Trisha: We were out on the lake on Day 2 of the fire taking pictures and things just really shifted around 2pm. I knew what I was watching from the water was one of the most frightening experiences I have ever had. The fire exploded and houses were burning and there was nothing we could do to help. The lake was suddenly inundated with helicopters and planes and fire personnel by the hundreds and then thousands. It looked like a war zone.
They were all working so feverishly to stop it from taking more homes. For hours upon hours, and then turning into days upon days. I drove past the fairgrounds everyday on my way to and from work and seeing them set up tents to sleep on the ground, waiting in feed lines, missing their families, covered in soot and ash and exhausted and ready to collapse for the night to get up and do it all over again. I just felt like we had to do something, anything to say Thank You! Thank you for being here. Thank you for saving our community.
Matt: What were your expectations for the rally? How many people did you think would come?
Trisha: When I first created the rally, I thought it would be so amazing if we got about 20-30 people together to make some homemade signs and wave our flags and show some compassion for all these men and women risking their lives to save ours. I wanted to help put a smile on their face and a warm feeling in their heart. And oh my gosh, does our community know how to respond. People were writing and asking how they could help, how they could participate. Sharing the event with their friends, who shared it to their families, and so on. The local news stations were picking it up and running it, the radio stations were getting behind it, it was absolutely beautiful.
Matt: Do you have any way of knowing how many actually came?
Trisha: There were 300 RSVP’s on the event page and a few hundred more interested in coming. From what I was able to see on that morning, the participants were lined from the top of the bridge by the fairgrounds to the end of the football field at Flamson. I am going to guess lightly at around 600-700.
Matt: What is your favorite thing about living in Paso Robles?
Trisha: It is one of the most beautiful places on Earth. And I can honestly say that living in a small town has a sense of community that cannot be found in a big city.

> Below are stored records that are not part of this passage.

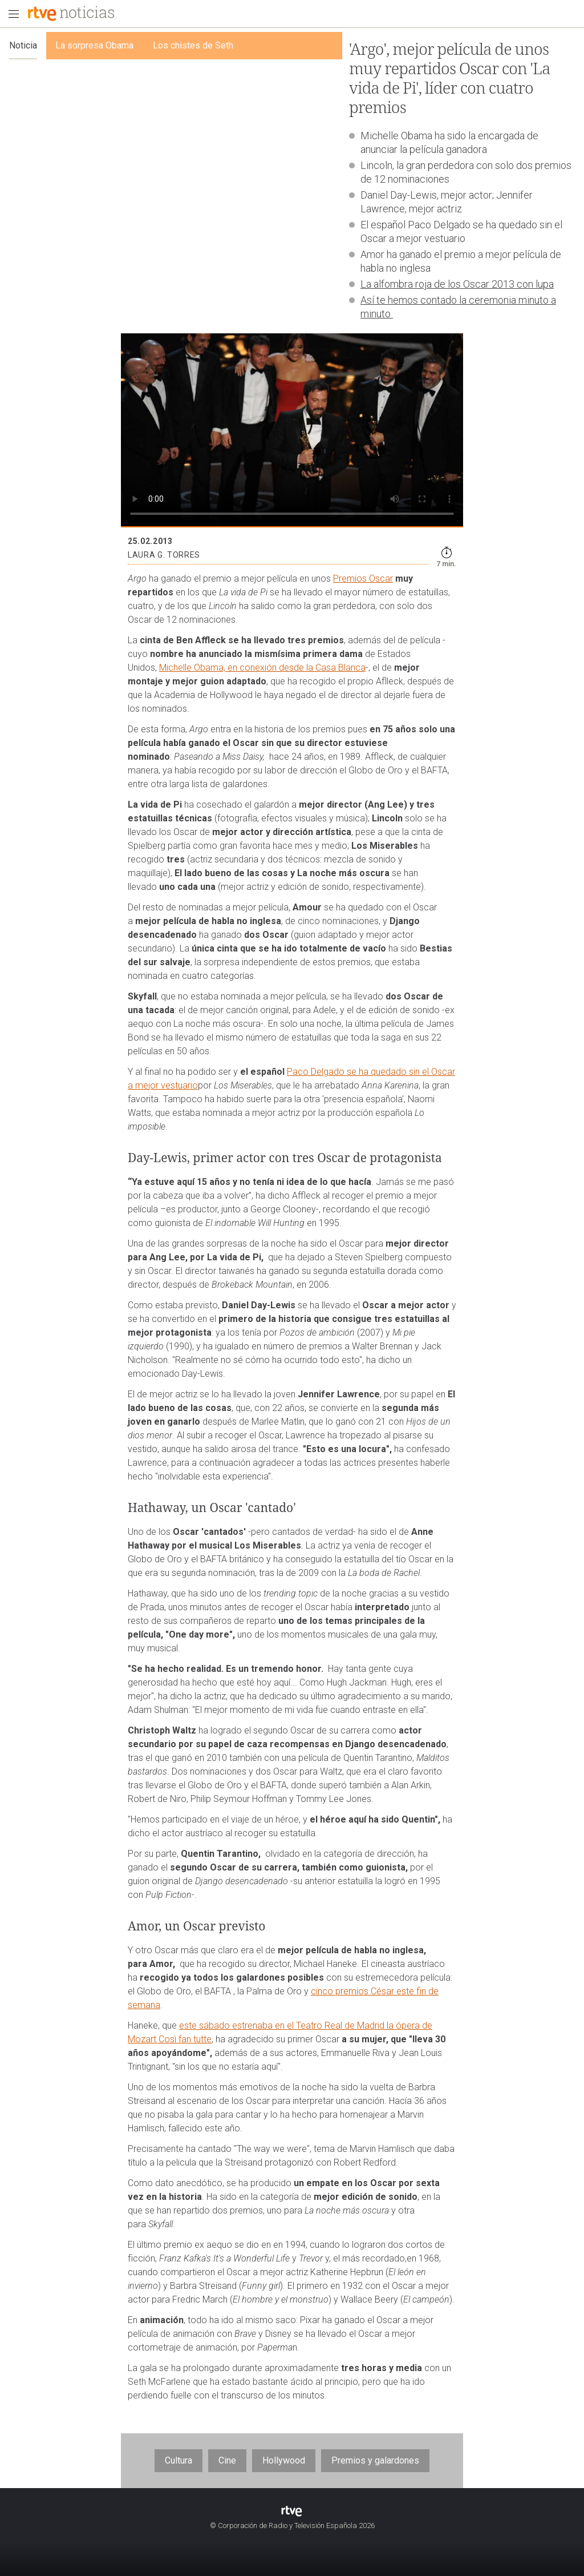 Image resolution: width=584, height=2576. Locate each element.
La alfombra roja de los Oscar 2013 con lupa (457, 284)
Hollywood (283, 2460)
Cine (227, 2460)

I know all my neighbors and run into friends or acquaintances at every trip to the grocery store. We have the best back roads for a weekend cruise, hidden treasures on almost every corner, and the best tractor parade in the world. And bottom line, when tragedy strikes our town, we come together.
Matt: What would you like to see change for the better?

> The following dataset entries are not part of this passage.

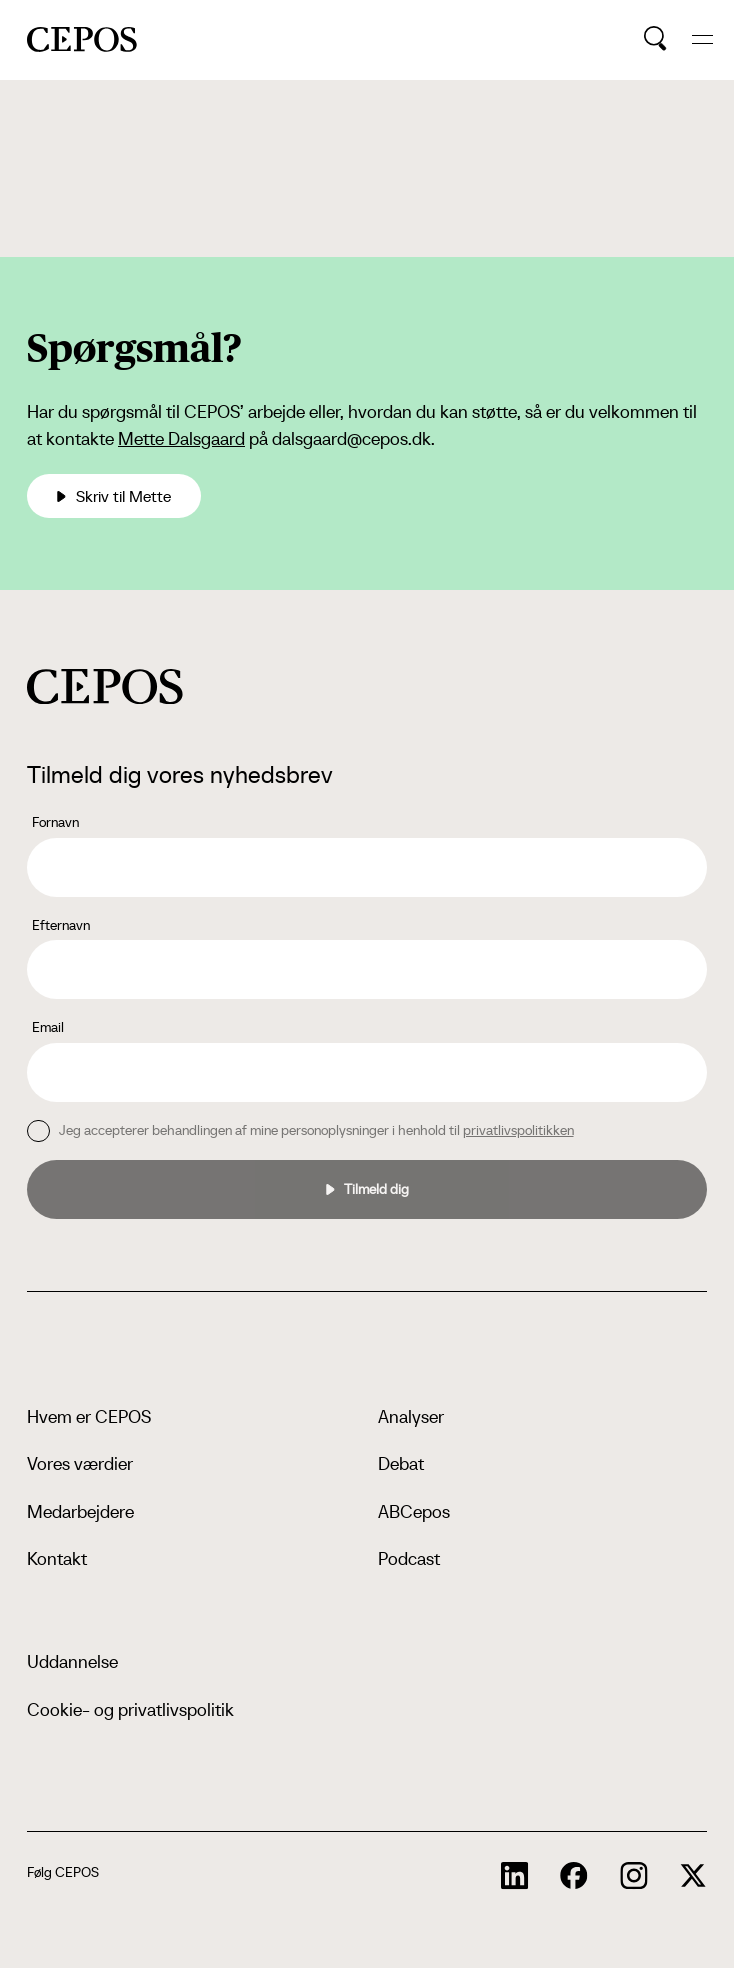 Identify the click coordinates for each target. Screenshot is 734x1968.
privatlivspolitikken (518, 1130)
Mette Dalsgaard (181, 438)
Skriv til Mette (114, 496)
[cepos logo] (105, 686)
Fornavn (55, 822)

Trisha: Less attitude and more gratitude. Compassion seems to be a lost art anymore and we are constantly surrounded by negativity and stress. Something happens inside of you when you give back. You soften but with a purpose.
Matt: If you could give one piece of advice or motivation to someone about getting involved in the community, what would that be?
Trisha: Never lose focus of what makes life good. The material things, are just that. A genuine smile or a hearty laugh or a show of support can carry people to the moon and back. Your community is what you help make it so get involved and be a part of the outcome.
Matt: So what’s next for you (with the firefighters or something else)?
Trisha: Something, always something. A new spark will happen and set into motion and I will be off and running, I’m sure.